Preparing America for tomorrow’s new collar jobs

IBM is working with schools in the city to help shape the curriculum and groom talent for tomorrow's tech companies.
26 July 2018 | 923 Shares

A batch on pathways in technology early college high school. Source: Facebook

You don’t have to be a recruiter to realize that we don’t have the tech talent we need to fill all the open positions and mandates in the job market.

There is still unemployment, yes – but unfortunately, it seems as though those that are unemployed will continue to remain unemployed if they don’t train themselves on new skills that are currently in-demand.

Today’s job market requires database management, programming, and statistical analysis of large data sets, among other things, all of which are what experts call “new collar jobs” because you don’t need a four-year college degree to be qualify.

However, the bigger problem is that we’re not doing enough to educate today’s students for the jobs in the market, not through the conventional education system anyway.

Corporations such as IBM, Google, and Microsoft understand that, and are making efforts to influence what kids learn, in New York, Boston, San Francisco, and in other parts of America, but these are sporadic efforts.

Yes, the efforts that these companies are putting in are driving some change.
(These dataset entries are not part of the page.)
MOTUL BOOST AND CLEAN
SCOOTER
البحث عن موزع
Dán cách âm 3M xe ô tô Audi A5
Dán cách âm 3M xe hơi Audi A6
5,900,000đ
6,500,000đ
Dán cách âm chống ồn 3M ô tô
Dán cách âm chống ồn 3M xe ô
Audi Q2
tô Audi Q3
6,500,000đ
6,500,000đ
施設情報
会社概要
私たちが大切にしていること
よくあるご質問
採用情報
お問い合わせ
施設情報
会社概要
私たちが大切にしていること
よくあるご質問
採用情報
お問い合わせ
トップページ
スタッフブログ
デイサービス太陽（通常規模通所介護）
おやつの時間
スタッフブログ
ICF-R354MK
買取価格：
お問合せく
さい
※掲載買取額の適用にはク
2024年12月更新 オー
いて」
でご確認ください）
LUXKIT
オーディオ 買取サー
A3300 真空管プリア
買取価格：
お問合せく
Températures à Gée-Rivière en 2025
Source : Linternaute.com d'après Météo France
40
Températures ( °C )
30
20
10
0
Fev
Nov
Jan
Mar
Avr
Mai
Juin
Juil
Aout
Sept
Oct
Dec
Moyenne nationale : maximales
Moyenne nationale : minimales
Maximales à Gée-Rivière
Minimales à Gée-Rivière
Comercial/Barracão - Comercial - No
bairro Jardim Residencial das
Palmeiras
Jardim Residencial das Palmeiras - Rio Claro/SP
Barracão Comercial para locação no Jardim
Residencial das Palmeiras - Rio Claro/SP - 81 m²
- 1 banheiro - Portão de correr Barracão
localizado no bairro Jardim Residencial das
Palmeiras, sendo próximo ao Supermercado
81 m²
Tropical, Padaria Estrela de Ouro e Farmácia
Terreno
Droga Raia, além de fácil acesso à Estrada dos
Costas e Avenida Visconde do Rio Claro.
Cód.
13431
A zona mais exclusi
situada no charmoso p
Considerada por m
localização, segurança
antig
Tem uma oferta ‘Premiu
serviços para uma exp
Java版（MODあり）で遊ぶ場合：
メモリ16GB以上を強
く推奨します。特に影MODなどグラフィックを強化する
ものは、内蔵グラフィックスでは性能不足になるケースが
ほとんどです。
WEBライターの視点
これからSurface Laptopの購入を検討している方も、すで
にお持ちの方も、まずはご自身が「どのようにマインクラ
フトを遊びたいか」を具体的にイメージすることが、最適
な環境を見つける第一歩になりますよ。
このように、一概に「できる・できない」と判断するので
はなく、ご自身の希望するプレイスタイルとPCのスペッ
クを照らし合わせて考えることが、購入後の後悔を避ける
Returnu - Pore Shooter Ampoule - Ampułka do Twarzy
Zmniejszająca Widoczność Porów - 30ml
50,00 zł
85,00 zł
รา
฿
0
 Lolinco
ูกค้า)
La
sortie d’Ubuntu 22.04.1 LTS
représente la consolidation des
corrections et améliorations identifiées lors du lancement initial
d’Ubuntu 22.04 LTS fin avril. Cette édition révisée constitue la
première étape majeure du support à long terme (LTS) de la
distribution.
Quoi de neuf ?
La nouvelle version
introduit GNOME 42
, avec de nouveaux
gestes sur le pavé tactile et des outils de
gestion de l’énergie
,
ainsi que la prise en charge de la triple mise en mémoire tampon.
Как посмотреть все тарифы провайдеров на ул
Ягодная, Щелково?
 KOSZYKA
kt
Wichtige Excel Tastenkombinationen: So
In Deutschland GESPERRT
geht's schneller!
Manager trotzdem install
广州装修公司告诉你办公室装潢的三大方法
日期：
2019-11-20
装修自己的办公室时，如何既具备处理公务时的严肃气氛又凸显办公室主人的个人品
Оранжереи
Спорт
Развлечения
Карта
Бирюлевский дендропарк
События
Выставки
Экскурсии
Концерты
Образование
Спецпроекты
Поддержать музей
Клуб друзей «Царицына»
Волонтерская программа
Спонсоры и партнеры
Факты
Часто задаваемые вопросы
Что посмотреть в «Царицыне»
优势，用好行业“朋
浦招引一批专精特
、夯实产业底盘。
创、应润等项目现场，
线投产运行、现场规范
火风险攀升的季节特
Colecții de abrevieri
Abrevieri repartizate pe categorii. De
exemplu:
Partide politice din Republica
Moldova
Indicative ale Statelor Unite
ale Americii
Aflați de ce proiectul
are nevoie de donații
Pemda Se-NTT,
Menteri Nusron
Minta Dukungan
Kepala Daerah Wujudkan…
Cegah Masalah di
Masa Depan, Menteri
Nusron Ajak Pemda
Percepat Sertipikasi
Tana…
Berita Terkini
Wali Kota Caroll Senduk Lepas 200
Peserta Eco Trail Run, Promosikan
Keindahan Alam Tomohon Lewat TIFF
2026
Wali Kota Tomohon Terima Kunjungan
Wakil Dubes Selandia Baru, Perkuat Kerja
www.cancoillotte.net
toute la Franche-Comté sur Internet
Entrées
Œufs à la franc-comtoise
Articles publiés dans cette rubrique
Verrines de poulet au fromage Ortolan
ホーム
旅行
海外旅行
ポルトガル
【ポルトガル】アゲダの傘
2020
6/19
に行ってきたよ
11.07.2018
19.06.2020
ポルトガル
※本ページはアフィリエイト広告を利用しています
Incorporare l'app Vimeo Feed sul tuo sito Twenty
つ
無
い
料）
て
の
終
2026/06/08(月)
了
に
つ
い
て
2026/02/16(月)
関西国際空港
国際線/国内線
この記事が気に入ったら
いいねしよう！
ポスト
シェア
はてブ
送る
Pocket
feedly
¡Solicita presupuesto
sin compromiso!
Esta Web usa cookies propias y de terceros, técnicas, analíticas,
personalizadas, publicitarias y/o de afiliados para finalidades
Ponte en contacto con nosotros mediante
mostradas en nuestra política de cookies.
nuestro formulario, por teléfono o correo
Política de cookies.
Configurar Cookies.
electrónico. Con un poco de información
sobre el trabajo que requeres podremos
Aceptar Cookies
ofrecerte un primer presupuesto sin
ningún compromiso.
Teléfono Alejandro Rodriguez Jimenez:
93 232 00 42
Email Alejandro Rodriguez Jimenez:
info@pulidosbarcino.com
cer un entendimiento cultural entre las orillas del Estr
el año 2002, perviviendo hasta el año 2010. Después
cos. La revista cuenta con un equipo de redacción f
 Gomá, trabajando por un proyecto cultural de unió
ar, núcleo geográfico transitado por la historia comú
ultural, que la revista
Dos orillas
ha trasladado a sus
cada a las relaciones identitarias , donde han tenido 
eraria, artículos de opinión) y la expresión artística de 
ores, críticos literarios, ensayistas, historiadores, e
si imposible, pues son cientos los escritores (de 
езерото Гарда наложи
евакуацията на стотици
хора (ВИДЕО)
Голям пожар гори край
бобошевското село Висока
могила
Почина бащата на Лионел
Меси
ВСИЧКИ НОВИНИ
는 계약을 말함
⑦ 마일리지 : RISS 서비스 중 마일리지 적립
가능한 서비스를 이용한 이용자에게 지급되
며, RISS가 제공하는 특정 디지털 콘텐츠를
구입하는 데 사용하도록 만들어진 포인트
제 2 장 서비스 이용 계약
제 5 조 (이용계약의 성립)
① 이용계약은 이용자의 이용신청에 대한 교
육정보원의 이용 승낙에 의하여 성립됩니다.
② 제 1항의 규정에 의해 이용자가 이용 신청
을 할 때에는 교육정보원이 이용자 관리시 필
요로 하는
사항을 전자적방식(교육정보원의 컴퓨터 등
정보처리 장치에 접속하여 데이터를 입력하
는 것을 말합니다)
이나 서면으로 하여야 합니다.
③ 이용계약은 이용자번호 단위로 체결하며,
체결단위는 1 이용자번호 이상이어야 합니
However, regulators and educators need to wake up. Microsoft Excel is a critical life skill, but it can’t form the bulk of the technology curriculum of school students.

The young mind is malleable, and they’re able to absorb programming languages just as quickly as they’re able to pick up foreign languages such as Spanish and French. And there’s plenty of proof that you don’t need to be a certain age to be a competent programmer.

The truth is, unless the curriculum in schools changes to reflect the new technologies and skills in demand in the workplace, the graduates we produce will be just as unemployable as the employed population in today’s economy.

In an exclusive conversation with TechHQ, IBM’s Global Workforce Policy Vice President David Barnes explained the what and why of their education project in New York, and more importantly, discussed how the government and educators can act as catalysts for the movement.

IBM, which started the Pathways in Technology Early College High School (P-TECH) way back in 2011 has been working on improving how New York’s students get the right education as they progress from grades 9 through 14 in school, and confers a high school diploma and an associate degree in applied science to those who graduate.

“When they graduate from grade 14 with an Associate’s Degree and a qualified record, they will be ‘first in line’ for a job with IBM and a ticket to the middle class, or even beyond,” said Mayor Bloomberg when then program was announced.

Graduates are recruited by IBM to do all sorts of exciting “new collar jobs” such as working on data science, machine learning, and artificial intelligence.

“Right now, there’s poor alignment between what educators are producing and what employers want. The curriculum is just not contemporary. In part, that’s because of the lack of a strong relationship between educators and companies – both of whom have different expectations of the students,” said Barnes.

The truth really is that our education systems are conservative and the government needs to help fuel some of the changes needed before corporations can step in and form fruitful, symbiotic partnerships with educators.

The problem with educators deciding curriculum in isolation is that they don’t really know what companies need today and they’re often quite bad at estimating what kind of candidates companies will need tomorrow.

Companies, on the other hand, can not only shed light on what they’re doing and the requirements they have at present, but could also share more about projects they aspire to do and the talent they’ll need to lead and support those projects.

The biggest benefit of corporate engagement in the education system, especially where technical competence is concerned, is the fact that schools can actually leverage their relationships to help students find internships. Doing so will provide students with opportunities to apply what they learned in the classroom and truly unleash their critical thinking skills.

In conclusion, Barnes emphasized that there’s no way that the current education system can produce competent graduates to fill the needs of tomorrow’s jobs – unless of course, they’re studying computer science or specializing in some of the advanced technical skills that are in-demand now.

The only way to equip students and to ensure that all companies have access to the tech talent they will need, now and in the future, is to vote for a change in curriculum.